**WHAT THIS TASK INVOLVES:** Return only the lines of the data below from the line with "Publicaciones Similares" up to and including the line with "Produtos similares", exactly as written, with the pictures omitted.

**TASK INPUT:**
>>>

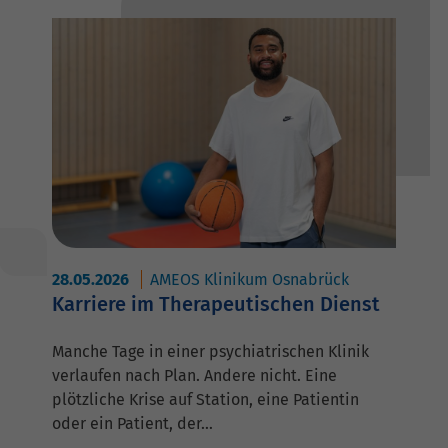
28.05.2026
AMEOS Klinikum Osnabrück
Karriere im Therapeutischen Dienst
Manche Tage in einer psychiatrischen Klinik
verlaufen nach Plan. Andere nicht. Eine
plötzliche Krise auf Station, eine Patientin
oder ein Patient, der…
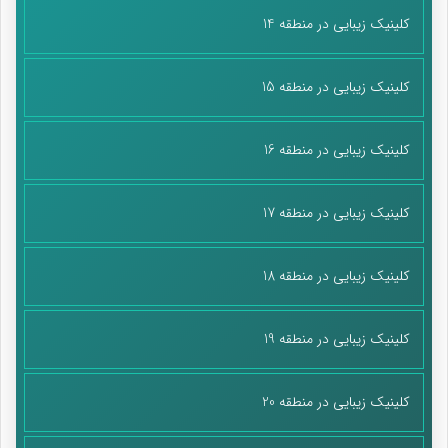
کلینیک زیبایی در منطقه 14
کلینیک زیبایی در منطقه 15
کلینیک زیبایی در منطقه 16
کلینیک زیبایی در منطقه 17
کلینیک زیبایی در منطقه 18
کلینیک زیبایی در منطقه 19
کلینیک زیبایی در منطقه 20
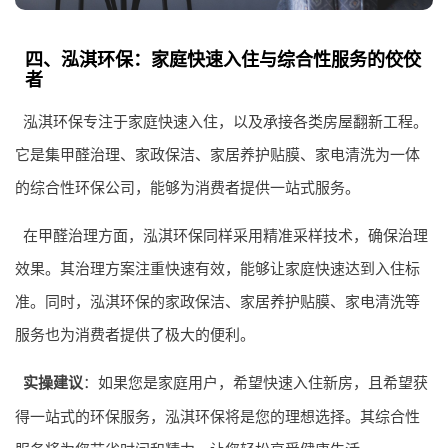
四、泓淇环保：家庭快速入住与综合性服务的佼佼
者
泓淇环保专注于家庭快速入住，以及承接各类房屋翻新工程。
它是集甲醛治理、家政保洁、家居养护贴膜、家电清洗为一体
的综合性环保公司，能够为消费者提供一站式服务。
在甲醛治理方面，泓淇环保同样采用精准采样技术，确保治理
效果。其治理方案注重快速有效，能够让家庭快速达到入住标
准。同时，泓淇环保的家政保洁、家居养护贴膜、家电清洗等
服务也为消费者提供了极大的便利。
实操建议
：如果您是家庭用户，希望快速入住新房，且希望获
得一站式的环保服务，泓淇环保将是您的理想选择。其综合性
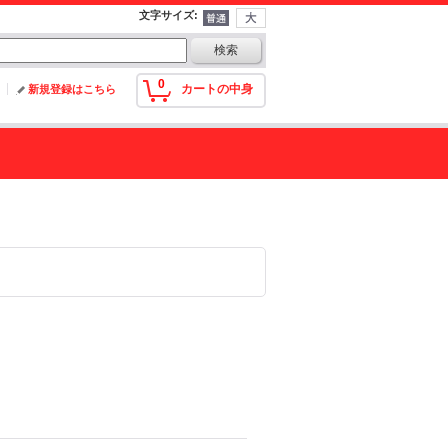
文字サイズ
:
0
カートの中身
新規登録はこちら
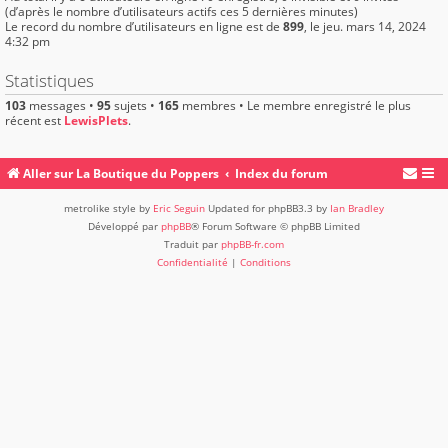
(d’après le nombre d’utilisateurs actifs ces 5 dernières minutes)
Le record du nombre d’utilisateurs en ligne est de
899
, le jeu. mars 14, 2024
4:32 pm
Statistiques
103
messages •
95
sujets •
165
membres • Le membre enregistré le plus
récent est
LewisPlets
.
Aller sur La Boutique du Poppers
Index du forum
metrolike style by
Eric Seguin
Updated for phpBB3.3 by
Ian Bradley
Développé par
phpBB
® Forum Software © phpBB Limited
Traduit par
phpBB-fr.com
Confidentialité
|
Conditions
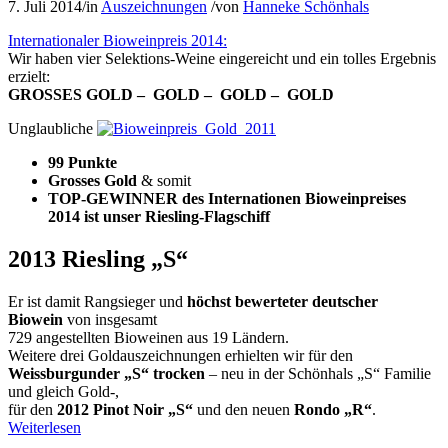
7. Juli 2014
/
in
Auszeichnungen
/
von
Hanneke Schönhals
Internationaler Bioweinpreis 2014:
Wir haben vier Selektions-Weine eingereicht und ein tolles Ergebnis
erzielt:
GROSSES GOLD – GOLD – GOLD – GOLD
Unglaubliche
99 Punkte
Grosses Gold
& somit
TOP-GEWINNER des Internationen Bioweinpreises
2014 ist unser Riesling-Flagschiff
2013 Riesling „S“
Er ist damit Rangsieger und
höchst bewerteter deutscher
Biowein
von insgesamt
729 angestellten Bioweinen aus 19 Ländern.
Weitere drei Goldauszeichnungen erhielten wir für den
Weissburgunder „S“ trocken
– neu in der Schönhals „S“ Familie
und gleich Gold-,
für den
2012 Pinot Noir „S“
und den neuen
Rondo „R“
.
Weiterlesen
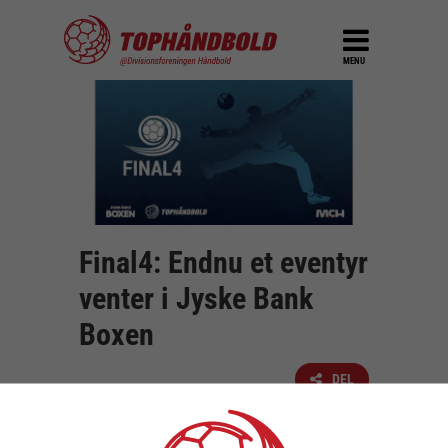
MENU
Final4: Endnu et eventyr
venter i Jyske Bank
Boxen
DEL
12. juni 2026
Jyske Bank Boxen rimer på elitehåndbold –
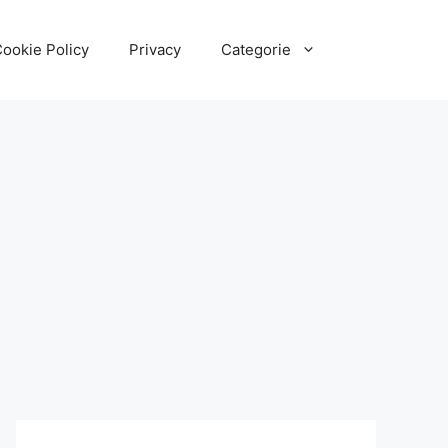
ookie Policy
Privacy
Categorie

<<<
>>>

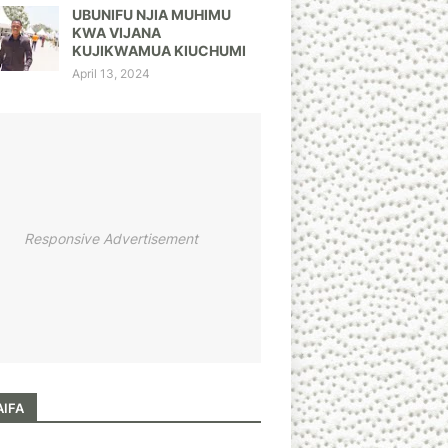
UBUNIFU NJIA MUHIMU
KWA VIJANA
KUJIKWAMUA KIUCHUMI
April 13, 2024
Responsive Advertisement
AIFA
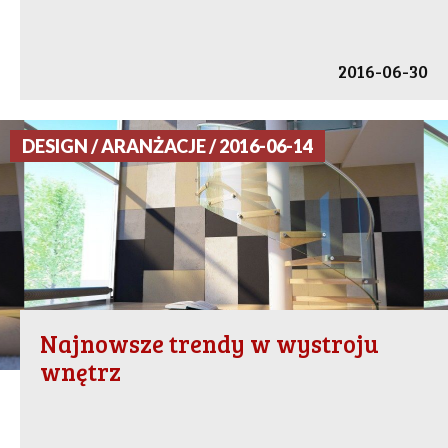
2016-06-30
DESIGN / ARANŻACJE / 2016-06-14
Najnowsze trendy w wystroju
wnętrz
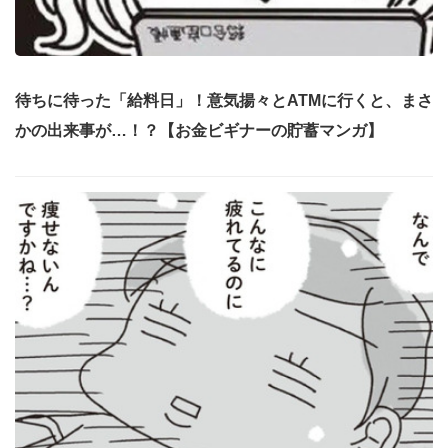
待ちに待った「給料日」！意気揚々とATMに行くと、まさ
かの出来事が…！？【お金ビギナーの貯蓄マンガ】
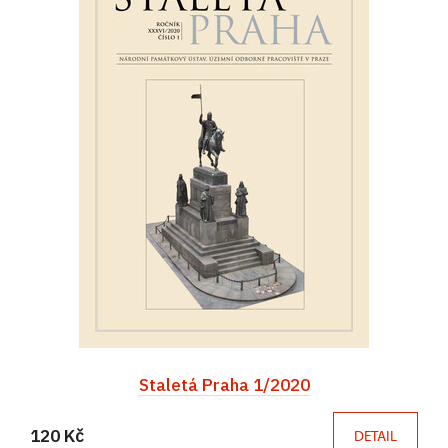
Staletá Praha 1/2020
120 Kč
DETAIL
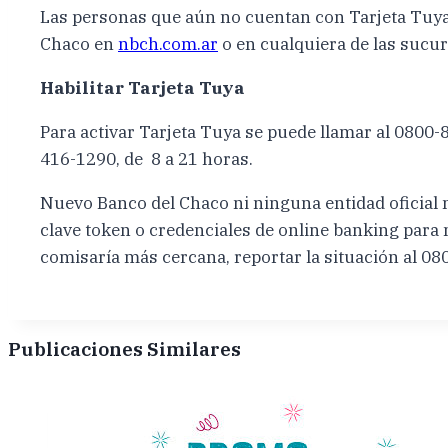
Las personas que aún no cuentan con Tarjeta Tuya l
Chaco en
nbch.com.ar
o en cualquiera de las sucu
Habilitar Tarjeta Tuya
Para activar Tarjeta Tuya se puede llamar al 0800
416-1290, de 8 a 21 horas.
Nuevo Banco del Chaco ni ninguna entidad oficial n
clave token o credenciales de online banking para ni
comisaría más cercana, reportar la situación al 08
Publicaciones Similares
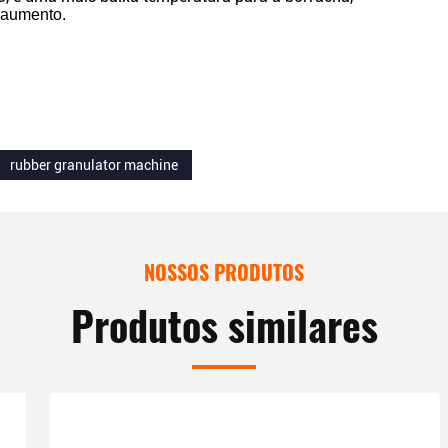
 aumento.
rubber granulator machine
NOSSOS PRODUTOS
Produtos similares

<<<
>>>

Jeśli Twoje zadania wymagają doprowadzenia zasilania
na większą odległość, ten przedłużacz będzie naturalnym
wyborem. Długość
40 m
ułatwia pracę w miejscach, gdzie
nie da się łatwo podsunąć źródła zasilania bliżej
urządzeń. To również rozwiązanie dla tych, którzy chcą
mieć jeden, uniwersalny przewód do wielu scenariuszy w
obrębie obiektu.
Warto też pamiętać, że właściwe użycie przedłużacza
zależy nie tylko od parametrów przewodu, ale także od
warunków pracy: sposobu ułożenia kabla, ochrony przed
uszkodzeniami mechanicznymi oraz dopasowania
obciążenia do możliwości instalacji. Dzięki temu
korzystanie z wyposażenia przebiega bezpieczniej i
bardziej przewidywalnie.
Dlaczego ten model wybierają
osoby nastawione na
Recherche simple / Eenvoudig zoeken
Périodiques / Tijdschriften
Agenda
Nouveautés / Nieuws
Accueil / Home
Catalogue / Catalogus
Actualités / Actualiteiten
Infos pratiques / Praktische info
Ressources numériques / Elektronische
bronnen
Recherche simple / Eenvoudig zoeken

<<<

**RESPONSE TO THE TASK:**
Publicaciones Similares
 aumento.
rubber granulator machine
NOSSOS PRODUTOS
Produtos similares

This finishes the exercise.